I made a small detour to The Writing Desk to purchase some Diamine ink, having been influenced by YouTube ink reviews from Writerly Witterings over the past few months. I tried some ink cartridges from this brand some time ago and at that time I wasn’t too keen; I thought it was a shame as they are a British brand and I do try to “shop local” when I can.
I have to say this time I am both impressed and happy with the inks I chose. I wanted to get one called Sunset which is an orange tinged with red, but they didn’t have that one in the shop so I went with the Wild Strawberry which is a red tinged with orange. I have filled my Lamy LX pen in the rose gold finish with this, and I must say it is a lovely combination. There isn’t any reason to use certain coloured inks in certain coloured pens, but there are some combinations that make me smile as I use them and this is one of those.
I’ve got a sneaking suspicion that the Sunset colour would look even more spectacular in this pen.
I definitely have a penchant for red – ink, clothes, shoes, handbags, even hair sometimes – so I doubt this will be the last red ink I buy, although I already have enough to see me through many years to come. I have only used a few millilitres of the Lamy Crystal Ruby ink which I got for Christmas, and I still have three cartridges of J Herbin Rouge de Caroubier as well as this new shade. The Wild Strawberry and Rouge de Caroubier are definitely similar in tone and I don’t see a purpose for both in my collection. The Lamy is more on the pink side and I can see me using that and the Diamine turn and turn about.
The Majestic Purple was the more sensible purchase; I have no other purple ink at present and have been planning to rectify that for several months. I used it to fill my original black Parker 51 with the fine nib and was pleased with the colour, then I decided to go ahead and also put it in the burgundy Parker 51 so I could do a comparison. Loved it! I have not been happy with any of the other inks I’ve tried in that pen, because I don’t generally like a broad nib, but this just hits the spot. It is bold and well-defined, with none of the wishy-washy watercolour vibe I have had from other inks in this pen.
The Diamine inks come in a host of shades and a variety of formulations, from the Registrars’ Ink which is permanent, waterproof, and of archive quality, being the ink used by registrars and clergy to sign official documents, to Washable Blue which, as the name suggests, is not waterproof at all. The Writing Desk offers the following:
30ml plastic bottle (the ones I bought) – 20 shades from the Music and Flower series at £3.99 a bottle; 112 standard shades at £2.35 a bottle.
80ml glass bottle – 113 shades at £5.85.
40ml glass bottle – 16 shades of the special range released to celebrate Diamine’s 150th Anniversary at £7.75 each.
50ml glass bottle – 40 shades in the Shimmer range, inks with a metallic undertone selling at £8.95 a bottle.
For someone based in the United Kingdom, these inks are great value for money.

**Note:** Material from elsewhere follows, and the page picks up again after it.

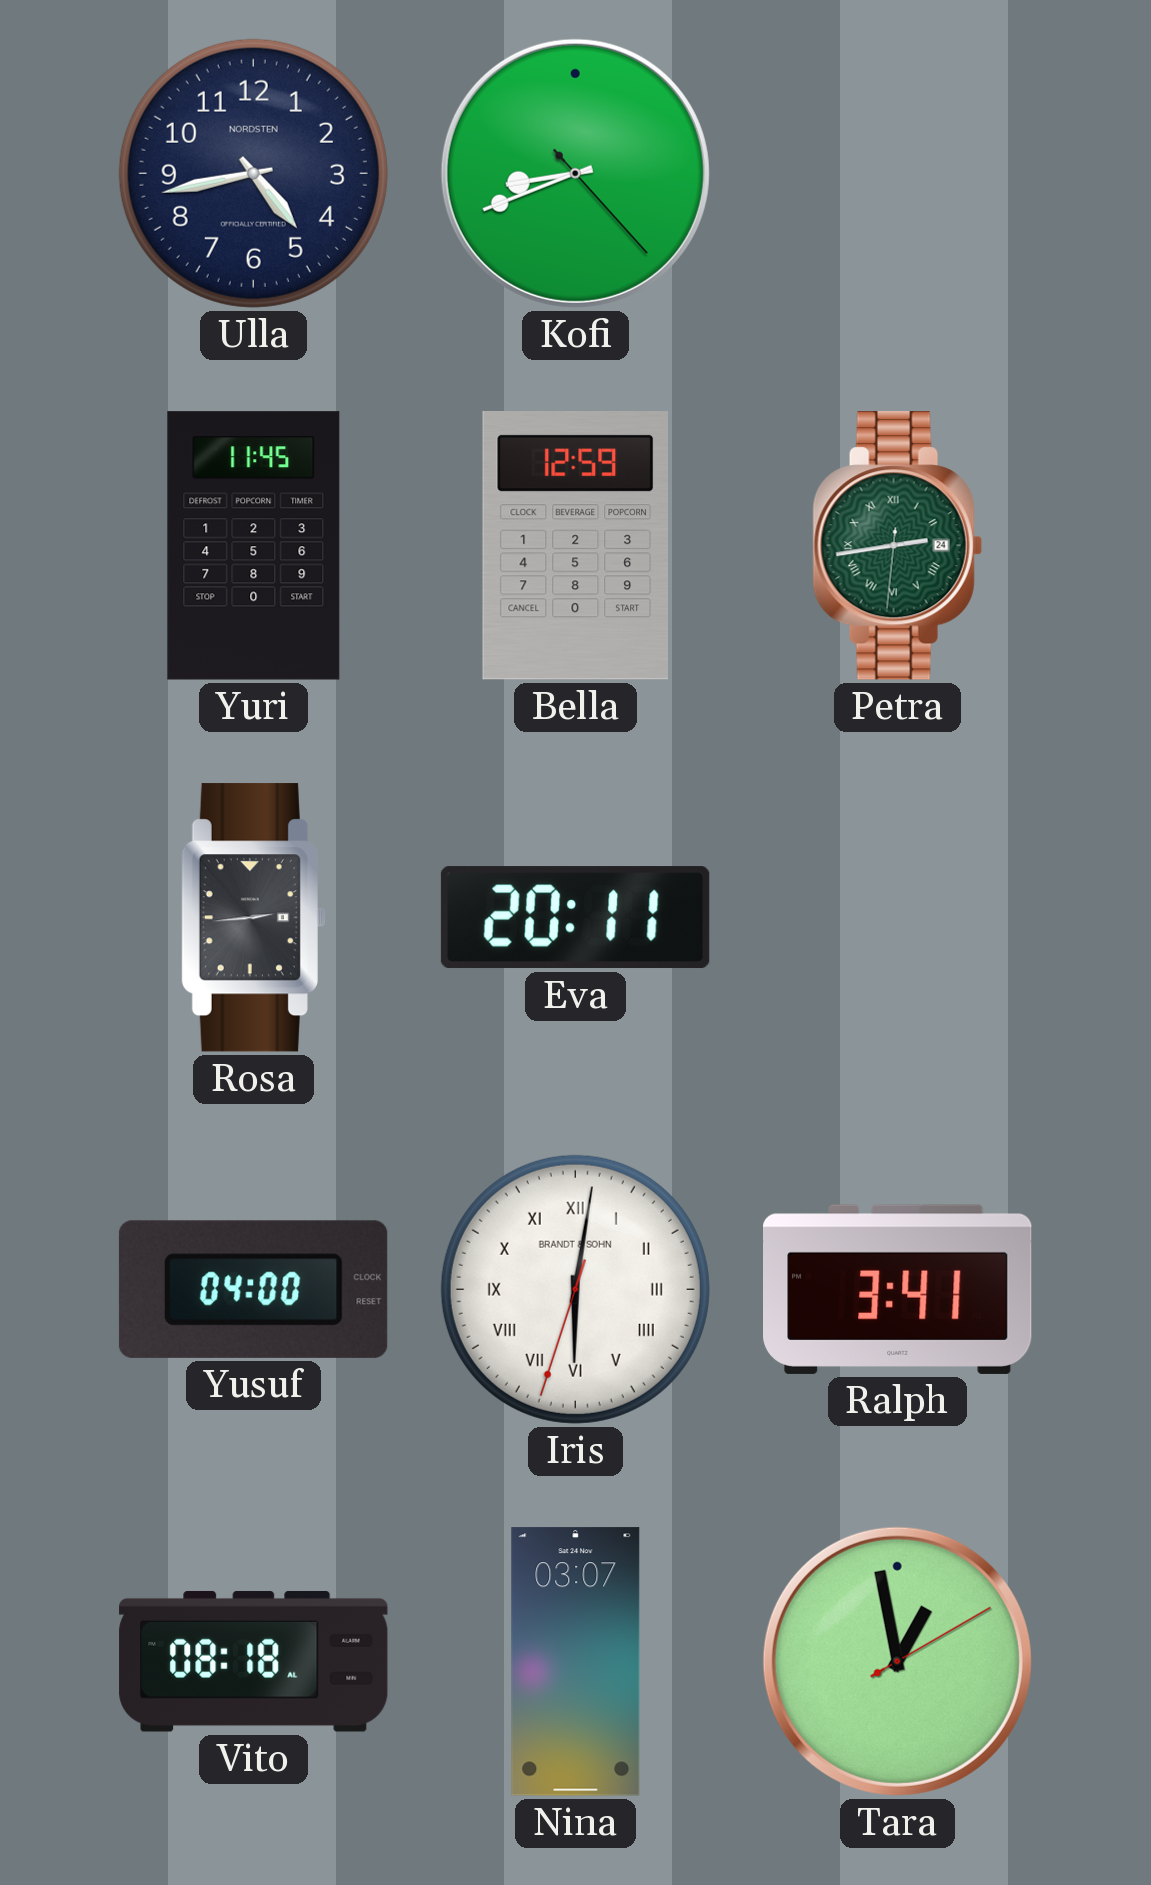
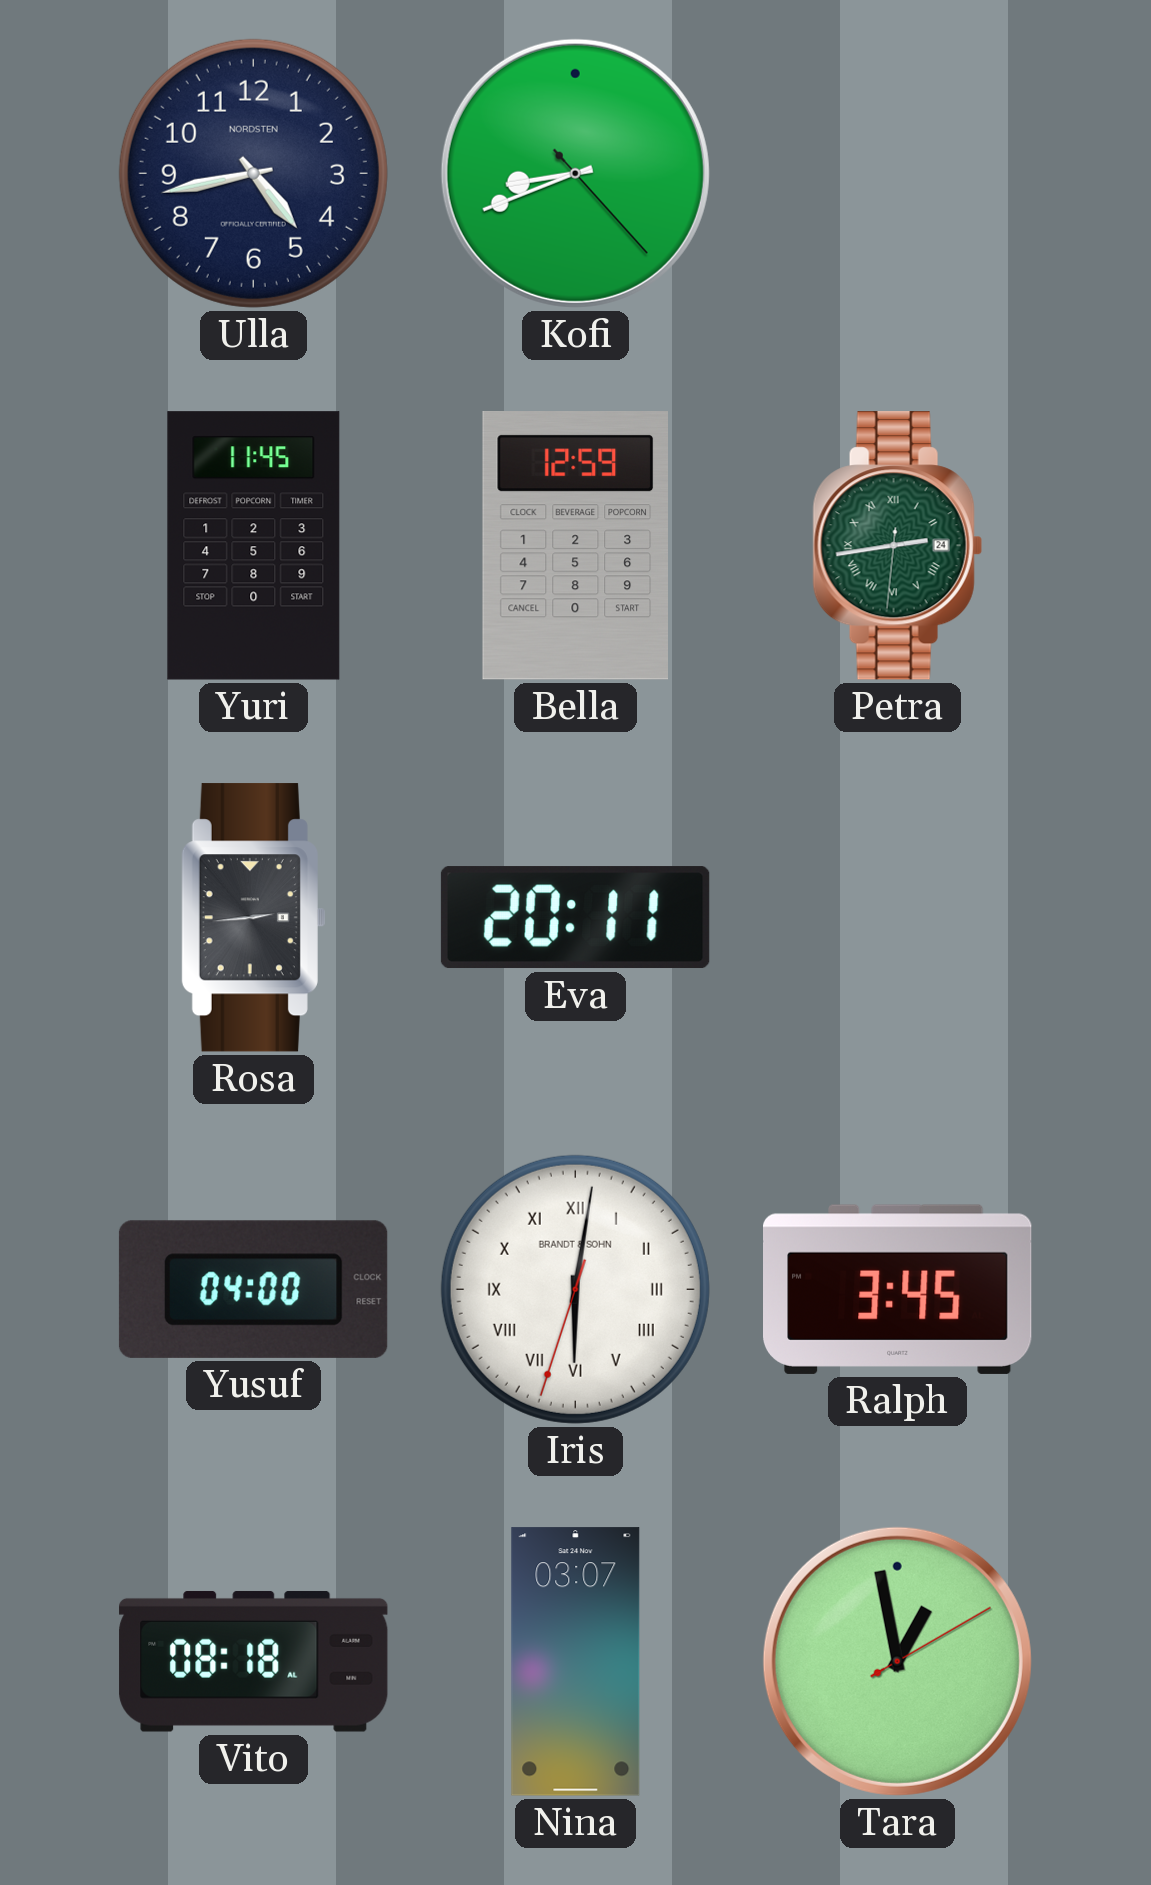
Ralph: 3:41 -> 3:45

For comparison, the most expensive single bottles of ink on The Writing Desk’s website are the Pilot Iroshizuku at £29.00 for 50ml and the cheapest (ignoring the 30ml Diamine bottles) are inks from Rohrer und Klingner at £4.25 for 50ml. I like the fact it’s so easy to buy a a small bottle so you don’t have to invest in a full-size bottle to try out a colour. That being said, good pen retailers such as The Writing Desk and Cult Pens (two online stores I have personally used) offer ink samples in many of the inks they stock so that you can test out a colour before you buy.
(All the prices I quote are inclusive of VAT and shown on the website of The Writing Desk at 14th July 2019.)

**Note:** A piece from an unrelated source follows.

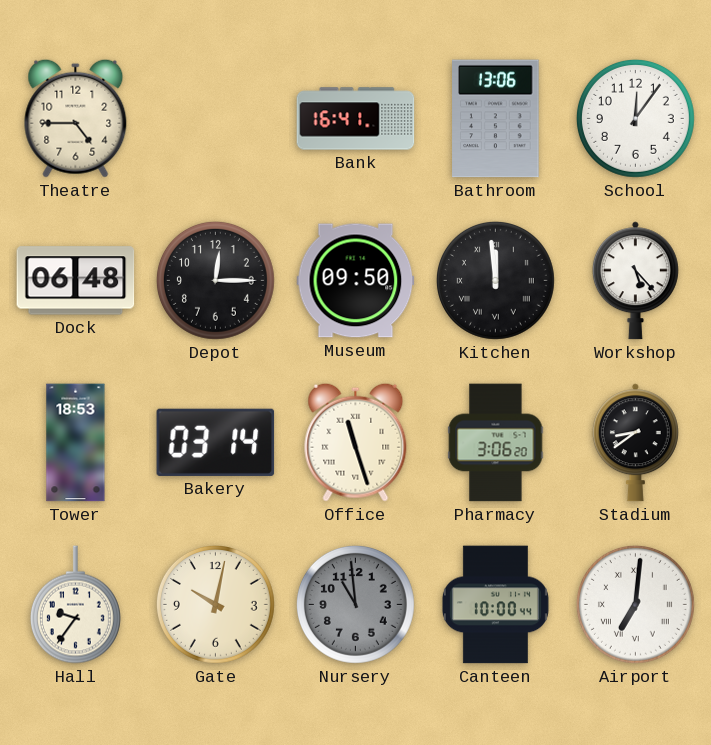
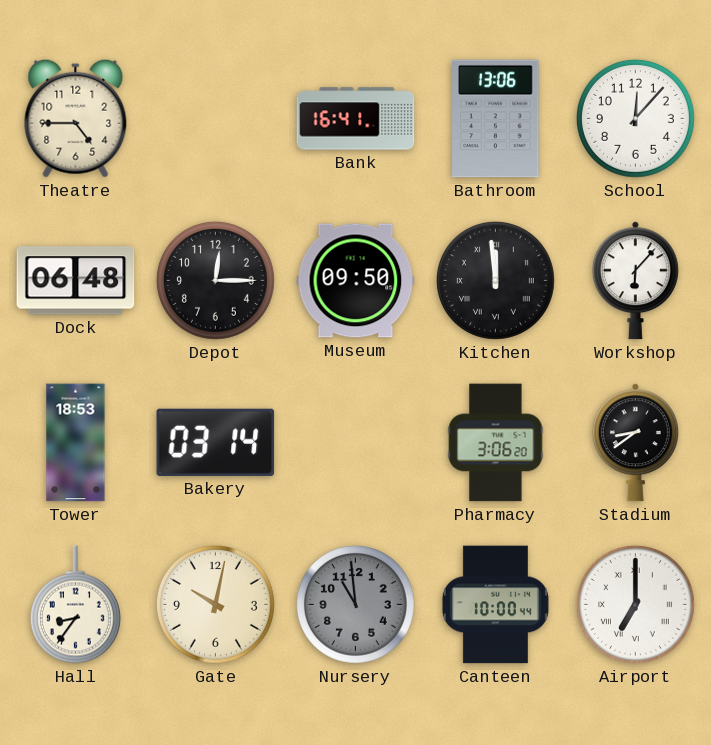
School: 12:06 -> 12:07
Workshop: 5:23 -> 6:07
Office: 11:27 -> none
Hall: 9:36 -> 8:36
Airport: 7:01 -> 7:00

If you are the least bit interested in fountain pens and inks, or in the current celebrations of the first footsteps on the moon, I would suggest you watch the video by Brian and Drew of Goulet Pens as they unbox the Colorverse Limited Edition First Moon Landing Ink Set. Inspiring stuff.
Of course, The Writing Desk doesn’t just sell ink and, although I kept my visit pretty brief, I did have a quick look at some of the fountain pens on display. I was particularly taken by the Pelikans, but the pen that really caught my eye was one of the less expensive offerings – the Faber-Castell Essentio in the Rose finish. The shop owners were unpacking some items when I was there and I am glad that they were not displaying the new Lamy Studio 66 in the limited edition Aquamarine colourway – I’m not sure I would have been able to leave the shop without it!
Now I have a full complement of pens inked up with a variety of colours, all that remains is to use them, so I had better make sure I do plenty in my bullet journal during this third week of One Book July.
I hope you have found some useful, or at least interesting, information in this foray into the wonderful world of ink. See you on Wednesday for a knitting update (and there has been knitting).
I should also point out that The Writing Desk is far from the only stockist of Diamine inks and I would highly recommend also checking out Cult Pens (Diamine produce a special range of inks specifically for them in “deep dark” shades) and Diamine’s own website. I know they are stocked by Goulet Pens (online USA) and Wonder Pens (bricks and mortar stores, Canada) and I’m sure in tons of other places too.